To get meaningful answers, one has to try to ask good questions. An extremely useful informal response I’ve had to my research so far is tech-sceptical questions about whether historians really do use or really do learn digital skills. This response has made me think about the best way to begin my interview conversations–establishing a mutual understanding of digital skills seems like a good place to start. So my first draft question (for supervisors and students) is:

[Researcher reads a short definition of ‘digital skills’]. Can you tell me about a time where you have used digital skills in your research as historian?

I’m not entirely happy with this–librarians tend to speak of digital skills in very different terms than academics do, so I’m contemplating a more general opening question, something like,

Could you tell me about how you use computers / the internet in your research?

Thinking about the quote from Graham et al, which I loved when I read it, and immediately copied into my notes, a third possibility might be along the lines of:

What does digital scholarship mean to you? Do you see yourself as a digital scholar–why or why not?

What I like about the first version is that it leads naturally into a follow-up question about skills development:

Can you tell me more about how you learned those skills?

With supervisors, my hope is that this question then leads into a broader conversation about how their own skills influence how they support students’ development. My draft pair of questions is on this topic is:

    1. Can you tell me about a time where one of your students has needed to learn a digital skill?
    2. How did they go about learning that skill?

Wording-wise, these two questions seem like they might cover similar ground. Plus, they presume a respondent who is comfortable with using skills language to describe research. The language of skills seems like it would work with research developers and librarians, who–in the  completely unscientific Spidey-sense of my own experience–are more comfortable speaking about research in abstract terms than researchers themselves, who prefer to speak about specific projects, sources, or questions.

My next draft question for supervisors asks respondents to zoom out and take an institutional view:

What do you see as the strengths and weakness of training and support offered to historians at your institution?

This question also needs revision. Since I will be conducting my interviews on Teams or Zoom, it’s probably a better idea to break this down into two separate questions, one about strengths and one about weaknesses.

And my final draft question at the moment, even though the wording is not perfect, is the one I’m most excited to hear answered:

How has the pandemic changed the use of digital resources in research?

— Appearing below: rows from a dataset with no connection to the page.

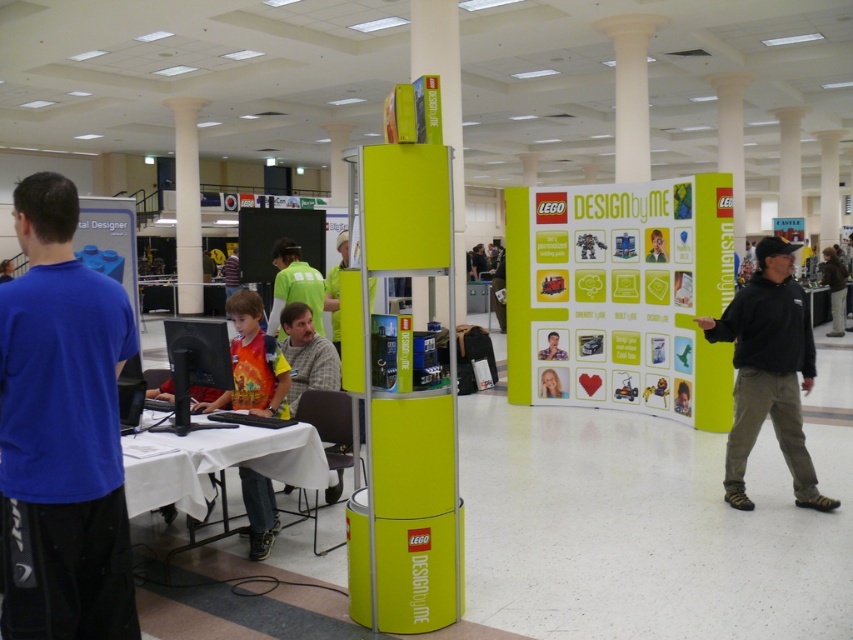 Is green shirt at center to the right of black matte jacket at center right from the viewer's perspective?

Incorrect, green shirt at center is not on the right side of black matte jacket at center right.

Who is more forward, (311, 268) or (837, 316)?

Point (311, 268) is in front.

This screenshot has width=853, height=640. What are the coordinates of `green shirt at center` in the screenshot? It's located at (294, 285).

Is orange t-shirt at center further to the viewer compared to yellow-green shirt at center?

No.

Is orange t-shirt at center thinner than yellow-green shirt at center?

Indeed, orange t-shirt at center has a lesser width compared to yellow-green shirt at center.

Does point (260, 355) come behind point (235, 259)?

That is False.

Where is `orange t-shirt at center`? The height and width of the screenshot is (640, 853). orange t-shirt at center is located at coordinates (252, 364).

Between black matte jacket at center right and smooth plastic face at center, which one is positioned lower?

smooth plastic face at center is lower down.

Measure the distance between black matte jacket at center right and camera.

They are 13.80 meters apart.

The width and height of the screenshot is (853, 640). I want to click on black matte jacket at center right, so click(834, 289). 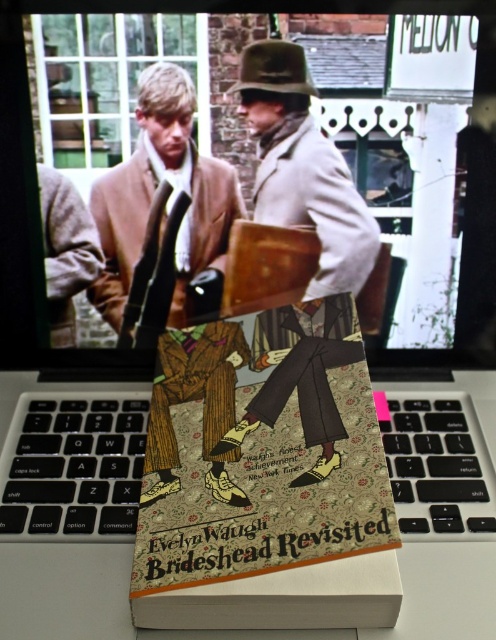 Measure the distance between patterned paper book at center and camera.

patterned paper book at center and camera are 52.91 centimeters apart.

Find the location of `patterned paper book at center`. patterned paper book at center is located at coordinates (285, 598).

You are a GUI agent. You are given a task and a screenshot of the screen. Output one action in this format:
    pyautogui.click(x=<x>, y=<y>)
    Task: Click on the patterned paper book at center
    This screenshot has width=496, height=640.
    Given the screenshot: What is the action you would take?
    pyautogui.click(x=285, y=598)

Locate an element on the screen. Image resolution: width=496 pixels, height=640 pixels. patterned paper book at center is located at coordinates (285, 598).

Identify the location of matte brown coat at center. Image resolution: width=496 pixels, height=640 pixels. (152, 196).

Who is more distant from viewer, (127, 282) or (164, 467)?

The point (127, 282) is more distant.

Identify the location of matte brown coat at center. (152, 196).

Which is in front, point (333, 205) or point (174, 342)?

Point (174, 342) is in front.

From the picture: Can you confirm if light beige wool coat at center is taller than wooden figure at center?

Yes, light beige wool coat at center is taller than wooden figure at center.

Which is in front, point (328, 256) or point (186, 328)?

Positioned in front is point (186, 328).

At what (x,y) coordinates should I click in order to perform the action: click on light beige wool coat at center. Please return your answer as a coordinate pair (x, y). The image size is (496, 640). Looking at the image, I should click on (307, 176). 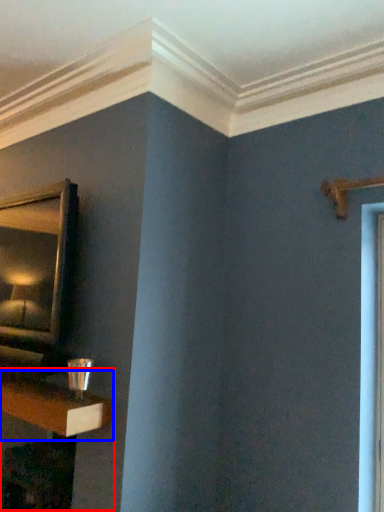 Question: Which of the following is the closest to the observer, table (highlighted by a red box) or shelf (highlighted by a blue box)?

Choices:
 (A) table
 (B) shelf

Answer: (B) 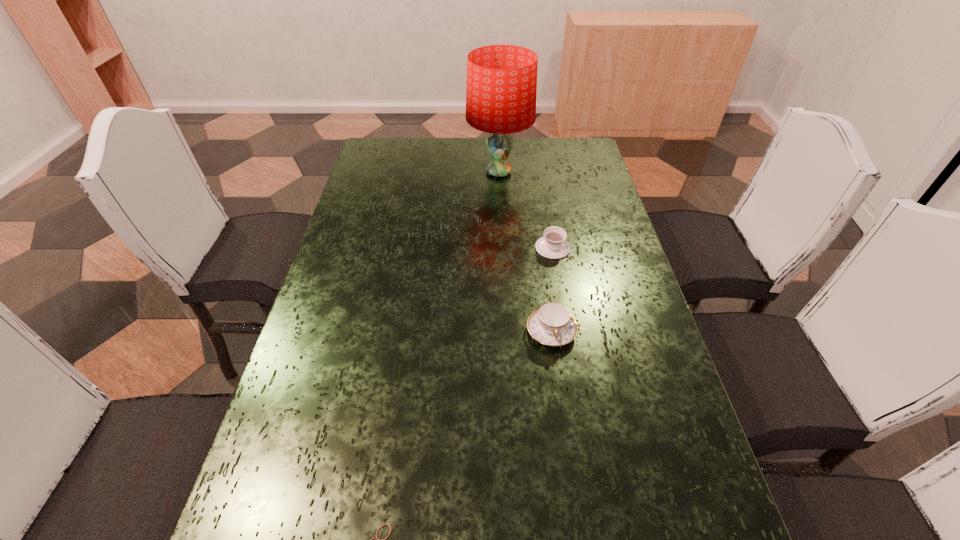 The height and width of the screenshot is (540, 960). Identify the location of empty location between the farthest object and the third tallest object. (526, 210).

The height and width of the screenshot is (540, 960). Identify the location of vacant area that lies between the tallest object and the shorter teacup. pos(526,210).

Locate an element on the screen. Image resolution: width=960 pixels, height=540 pixels. vacant point located between the third shortest object and the shorter teacup is located at coordinates (552, 289).

Where is `free space between the tallest object and the third farthest object`? free space between the tallest object and the third farthest object is located at coordinates (525, 252).

I want to click on object that ranks as the third closest to the second shortest object, so click(x=376, y=539).

Locate an element on the screen. The width and height of the screenshot is (960, 540). the second closest object to the farther teacup is located at coordinates (501, 90).

What are the coordinates of `free space that satisfies the following two spatial constraints: 1. on the front-facing side of the tallest object; 2. on the handle side of the farther teacup` in the screenshot? It's located at (503, 248).

This screenshot has width=960, height=540. I want to click on vacant space that satisfies the following two spatial constraints: 1. on the front-facing side of the lampshade; 2. on the handle side of the farther teacup, so click(x=503, y=248).

The width and height of the screenshot is (960, 540). In order to click on vacant space that satisfies the following two spatial constraints: 1. on the handle side of the third tallest object; 2. on the front-facing side of the farthest object in this screenshot , I will do `click(540, 172)`.

Locate an element on the screen. Image resolution: width=960 pixels, height=540 pixels. free space that satisfies the following two spatial constraints: 1. on the front-facing side of the farthest object; 2. on the handle side of the farther teacup is located at coordinates (503, 248). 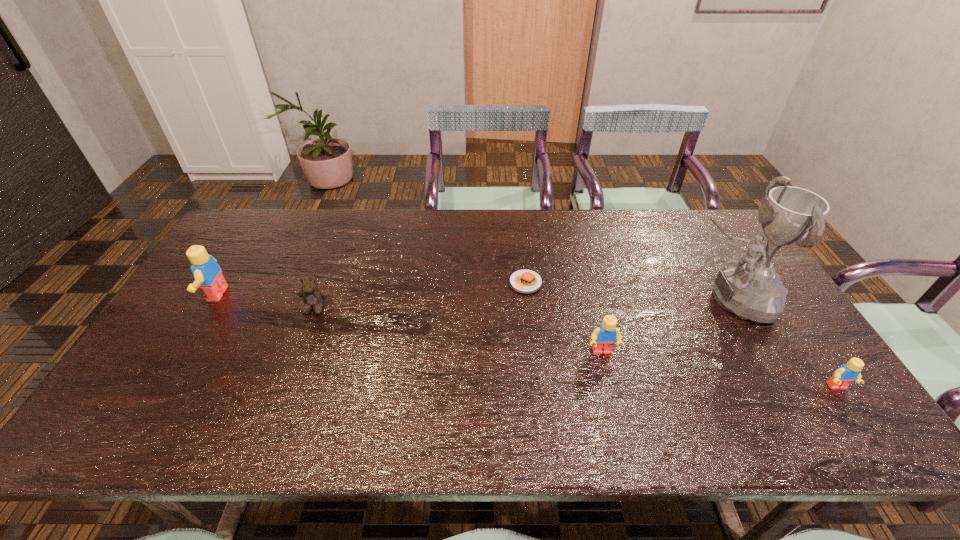 Where is `blank area in the image that satisfies the following two spatial constraints: 1. on the side with emblem of the award; 2. on the front-facing side of the second Lego from right to left`? The image size is (960, 540). blank area in the image that satisfies the following two spatial constraints: 1. on the side with emblem of the award; 2. on the front-facing side of the second Lego from right to left is located at coordinates (762, 352).

You are a GUI agent. You are given a task and a screenshot of the screen. Output one action in this format:
    pyautogui.click(x=<x>, y=<y>)
    Task: Click on the vacant space that satisfies the following two spatial constraints: 1. on the side with emblem of the tallest object; 2. on the front-facing side of the third tallest object
    The height and width of the screenshot is (540, 960).
    Given the screenshot: What is the action you would take?
    pyautogui.click(x=762, y=352)

You are a GUI agent. You are given a task and a screenshot of the screen. Output one action in this format:
    pyautogui.click(x=<x>, y=<y>)
    Task: Click on the vacant area that satisfies the following two spatial constraints: 1. on the side with emblem of the tallest object; 2. on the face of the second object from left to right
    This screenshot has width=960, height=540.
    Given the screenshot: What is the action you would take?
    pyautogui.click(x=736, y=307) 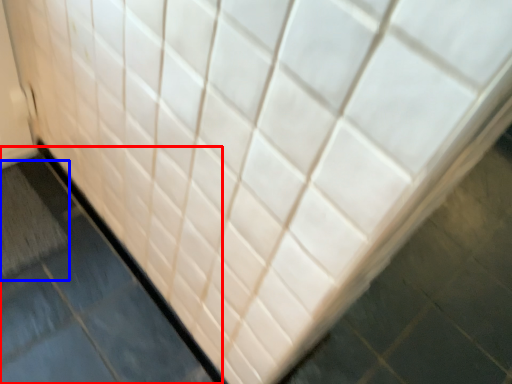 Question: Which object appears closest to the camera in this image, slate (highlighted by a red box) or bath mat (highlighted by a blue box)?

Choices:
 (A) slate
 (B) bath mat

Answer: (A) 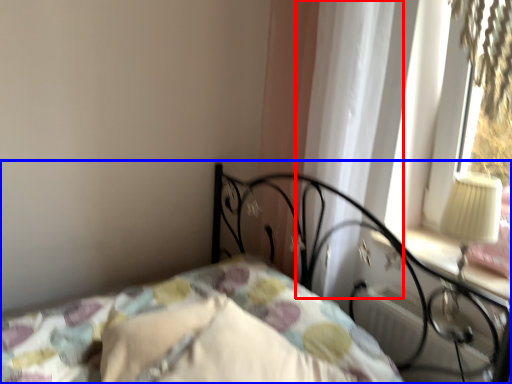 Question: Which of the following is the closest to the observer, curtain (highlighted by a red box) or bed (highlighted by a blue box)?

Choices:
 (A) curtain
 (B) bed

Answer: (B)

The wording is predicated on the assumption that the pandemic did change how historians do research but I feel like that’s a pretty safe assumption to make..

I’ll keep working on my draft questions over the next few weeks as I complete my ethics application–in the meantime, feedback or reactions are most welcome! I would be very grateful for any comments you have time to give.

Lastly…

As I refine and develop my definition of digital skills, I’ve been reading the second edition of Exploring Big Historical Data, which is fantastic and has supplied me with a wealth of further reading about digital history. One of the editors, Kim Martin, wrote her doctoral thesis about how historians do research. I’m also planning to read the Ithaka S + R report, Supporting the Changing Research Practices of Historians. I look forward to sharing what I find out.